Study material

-*-

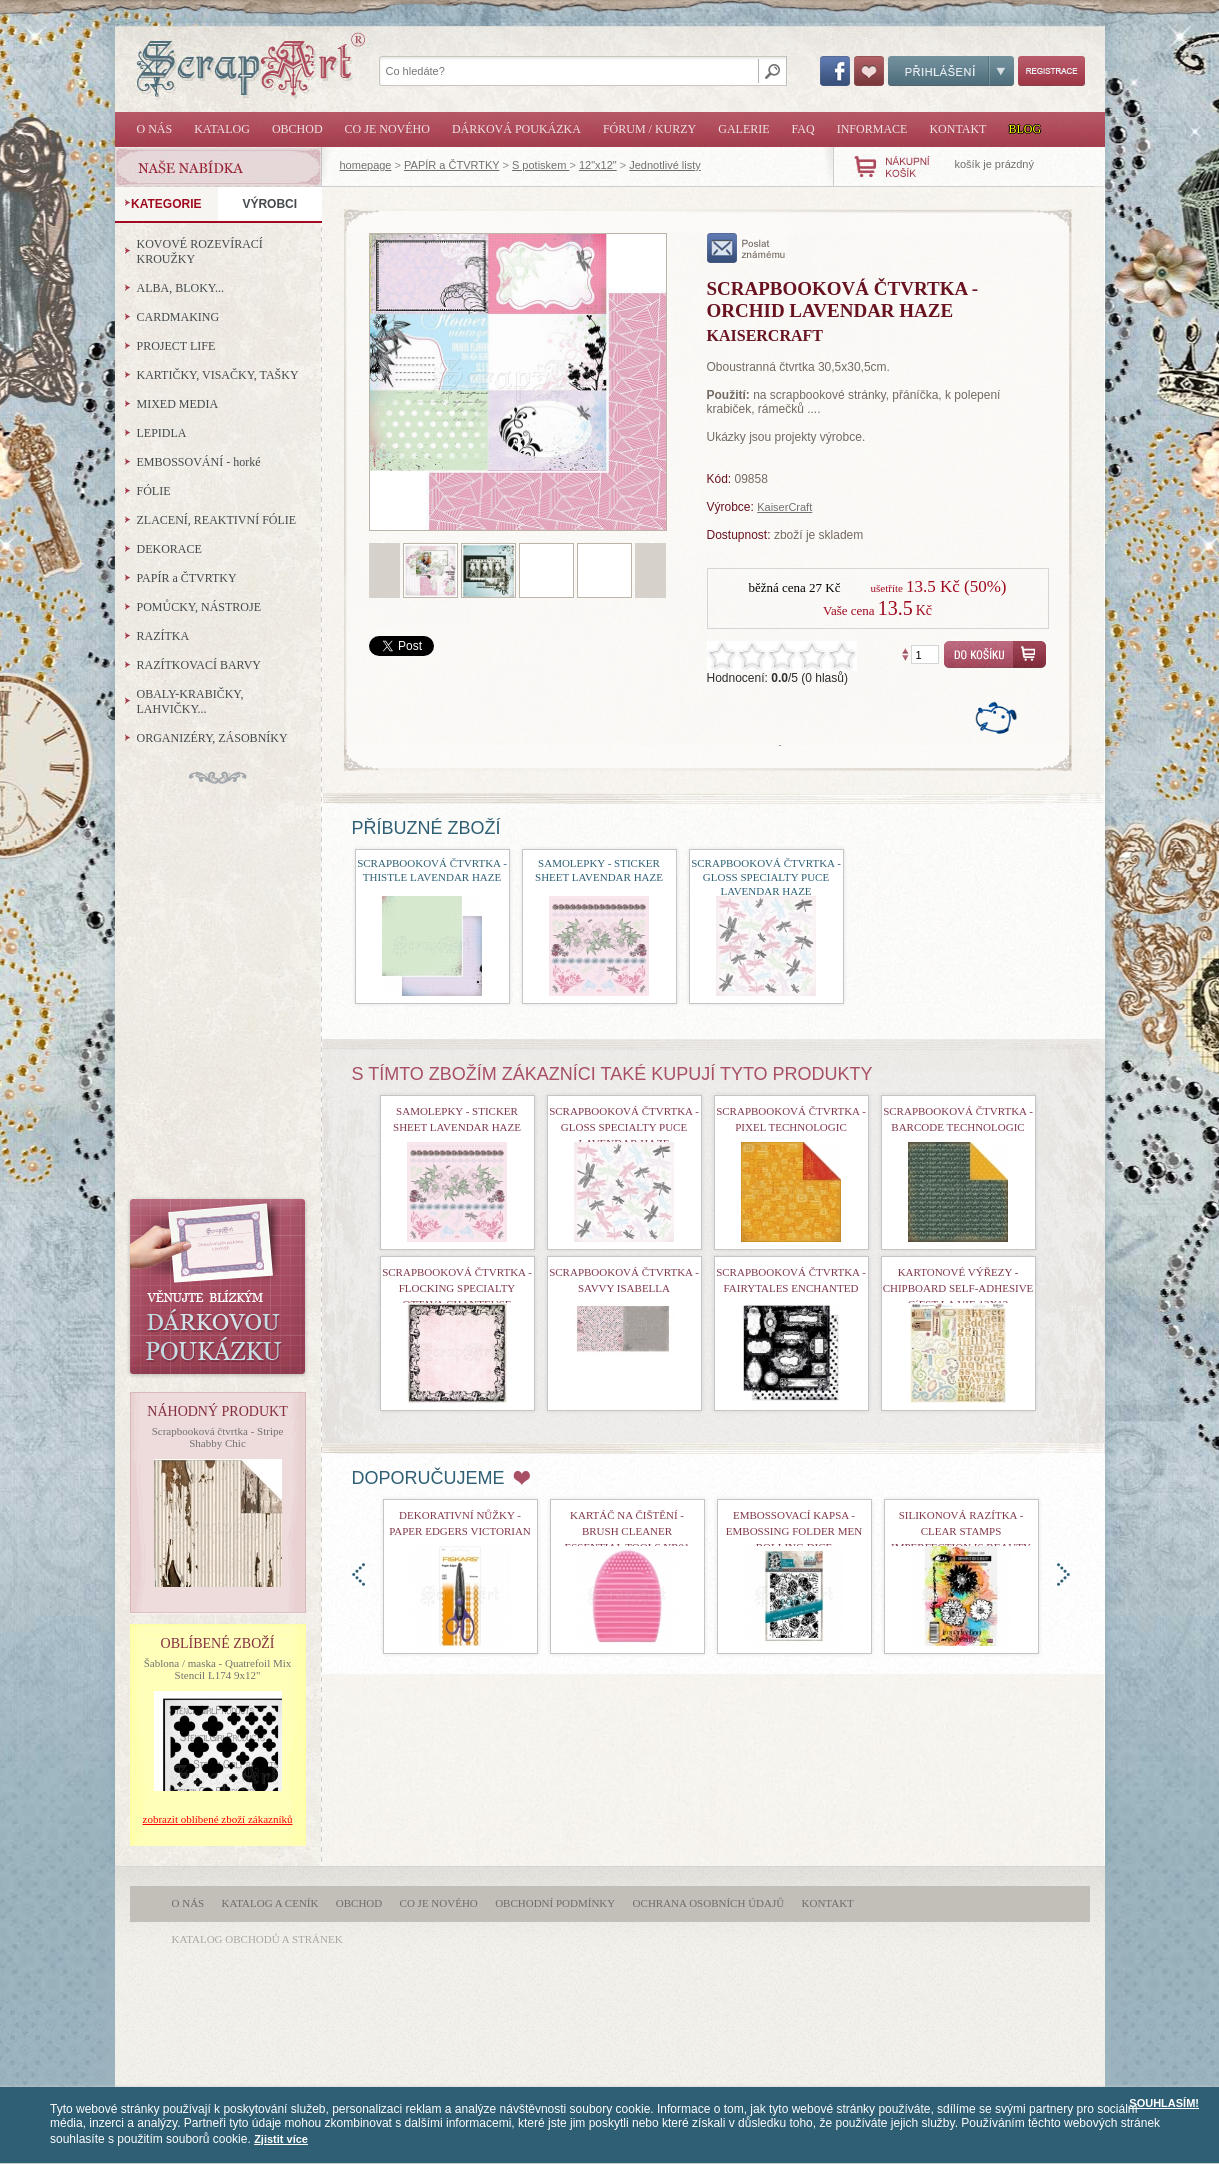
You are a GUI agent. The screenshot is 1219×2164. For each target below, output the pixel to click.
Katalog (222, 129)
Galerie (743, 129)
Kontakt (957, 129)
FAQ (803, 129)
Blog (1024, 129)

-*-

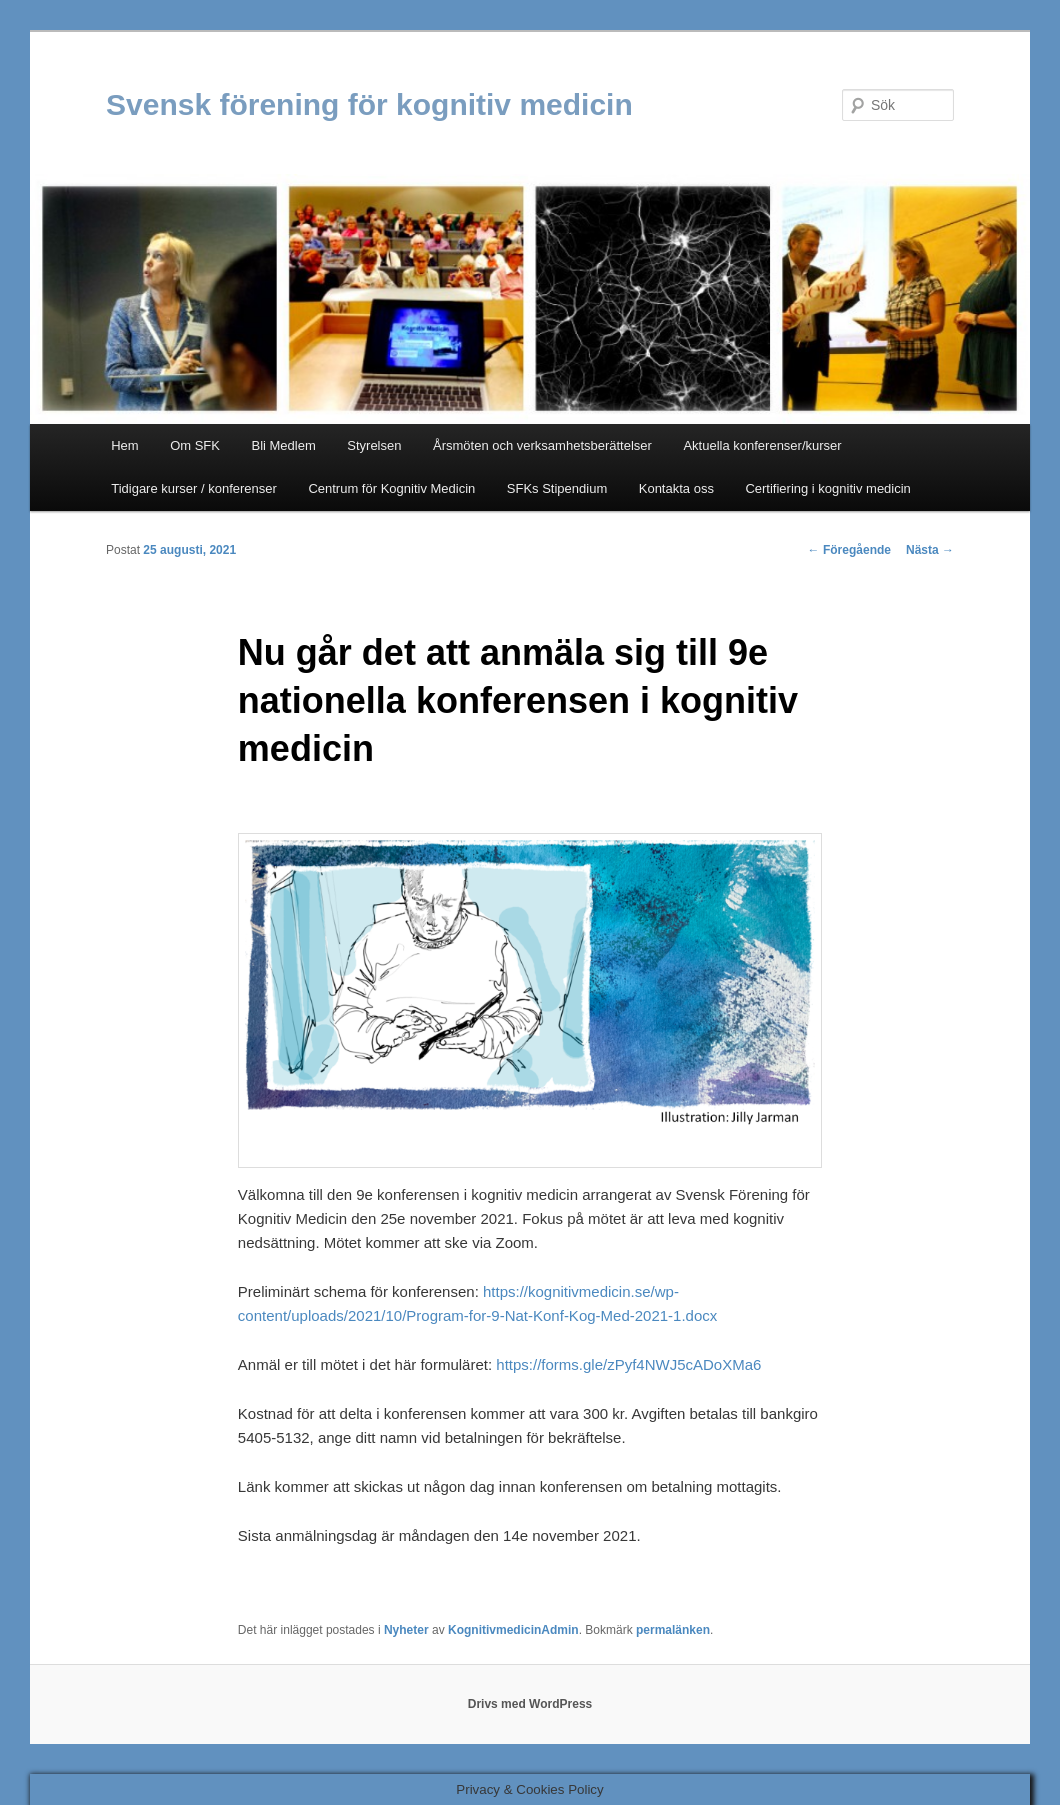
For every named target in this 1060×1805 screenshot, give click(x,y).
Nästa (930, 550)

-*-

Problem requirements
The word "click" is the filter: copy every line of the listing above that contains it.

Solution for this problem
You are a GUI agent. The screenshot is 1219×2164. For each target below, output the pixel to click.
For every named target in this 1060×1805 screenshot, give click(x,y).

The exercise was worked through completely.